In the end, Jake had remained stoic for the second filling. After, he hadn’t wanted to go back to school (“My mowt id till froden!”) but she had driven him there and stood beside the open passenger door until he slid glumly off his seat. “In an hour or so, your mouth will feel normal again,” she said as she took him to the office and signed him in. Up the stairs he went, scowling, toward his classroom. He didn’t even turn around to wave goodbye.
—
The woman who answered the door looked like a model. The cut of dress was almost conservative—long lace sleeves, dark blue pencil skirt—but the inlaid lace collar extended to the top edge of her breasts. She must have been wearing a low-cut bra, so the cups wouldn’t show above the bodice, which was made of the same dark blue material. Grey lace cuffs finished the sleeves. And below those cuffs, Shar’s nicely manicured nails were painted a pearly blue-grey.
“Wow! You didn’t have to dress up for me!” But Eliza knew that she hadn’t. She only dressed like this for Benoît.
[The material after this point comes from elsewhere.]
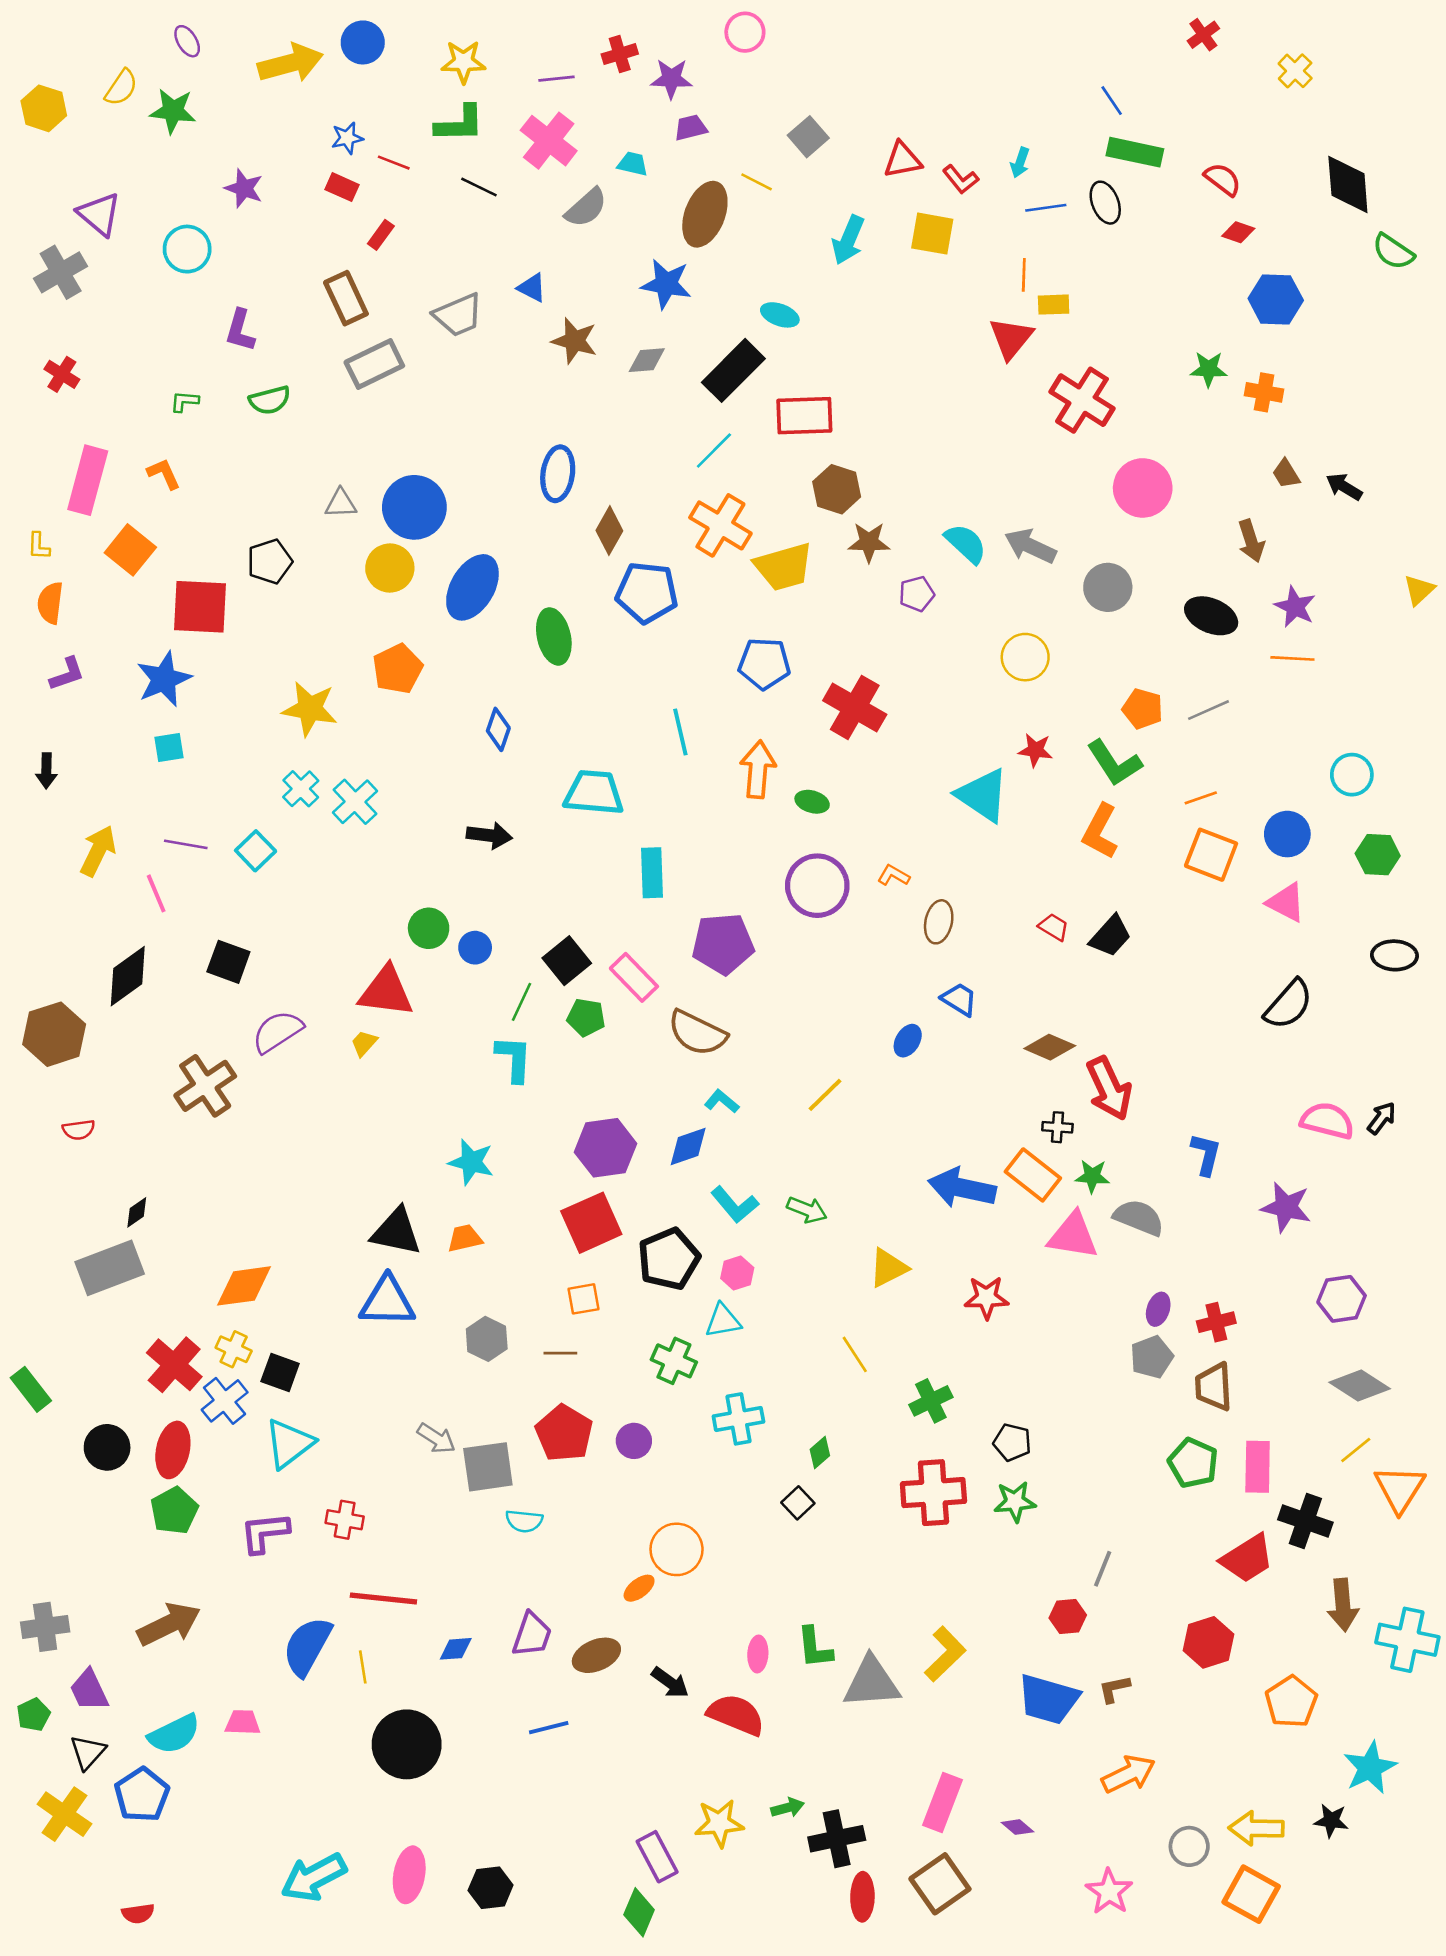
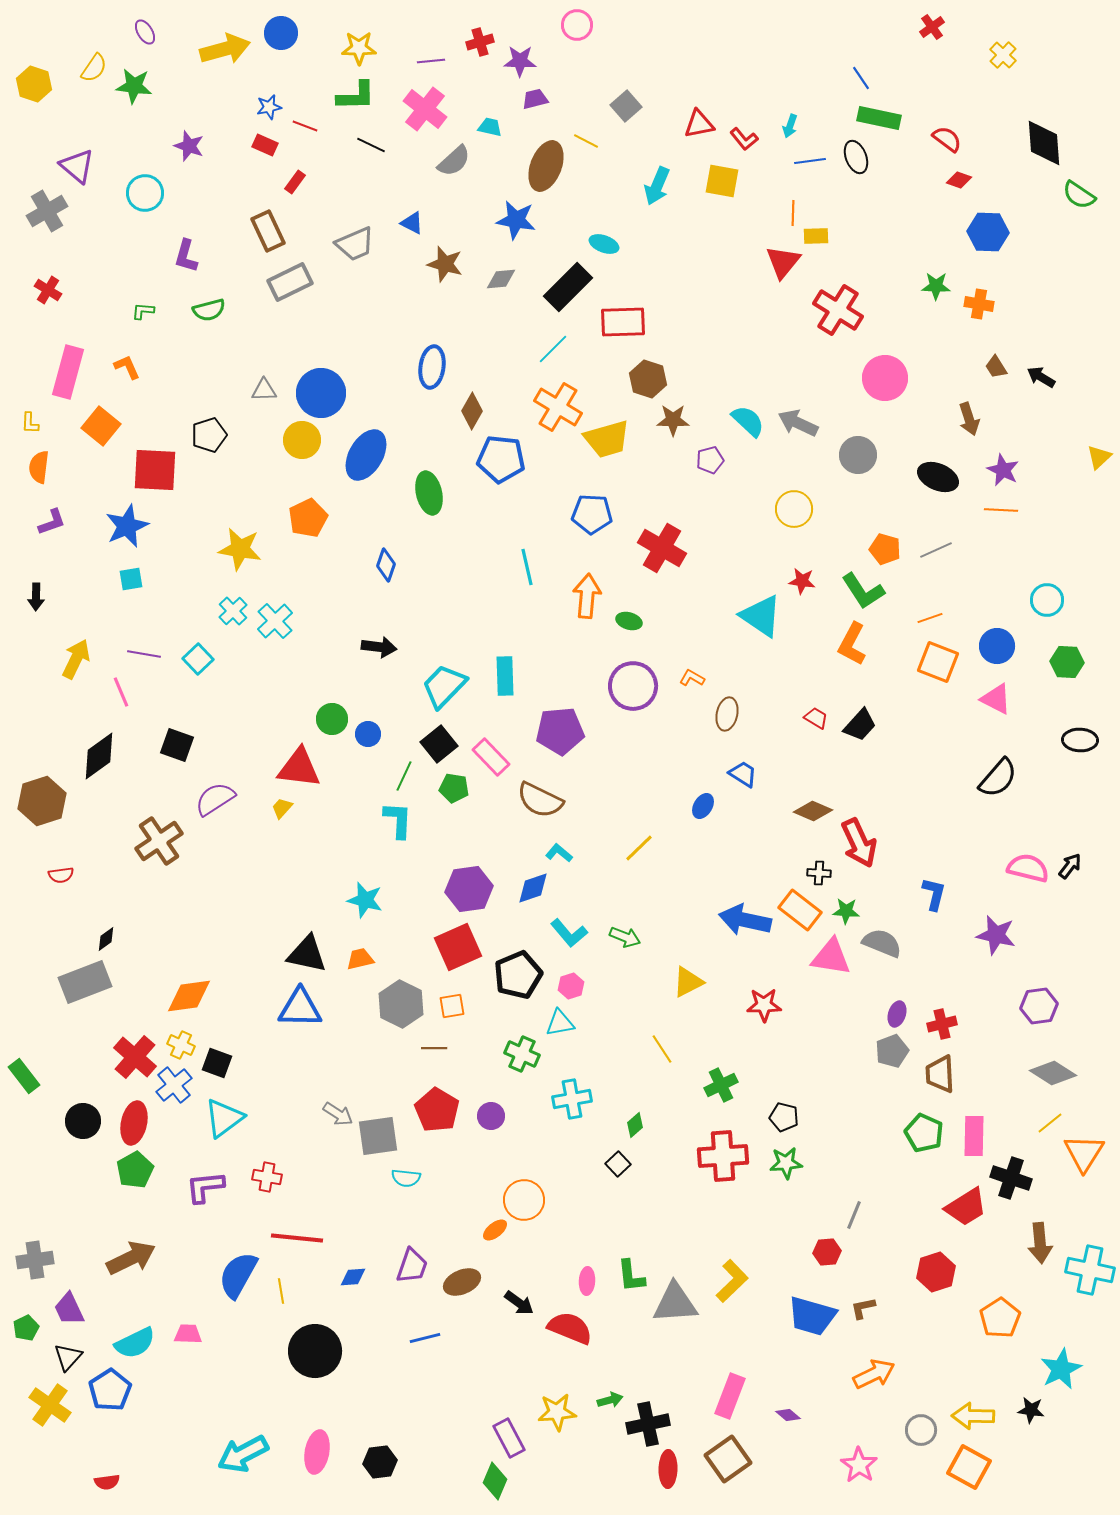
cyan trapezoid: (594, 793) -> (444, 686), moved, turned -51
gray hexagon: (487, 1339) -> (401, 1004), moved, size x1.4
Shar’s regular uniform for life was worn-out jeans and a man’s shirt.
“I just got in myself,” Shar said, smiling (pale pink lipstick). “Morning meeting.” Her eyeshadow matched the powder-grey lace in the dress.
“What, with Cosmo magazine? Photo shoot? Everything you’re wearing matches!”
Eliza followed her into the living room, looking at her from behind with a mixture of querulous jealousy and craven lust. Shar was wearing a pair of grey stilettos with decorative silver zippers down the back of each heel. She tiptoed on them to keep from making too much noise on the wood floor, then spun around on her toe once she was on the carpet in the living room. Eliza walked straight into her arms, and laughed. “This is no fair! I have to look up at you even when you’re not wearing heels.”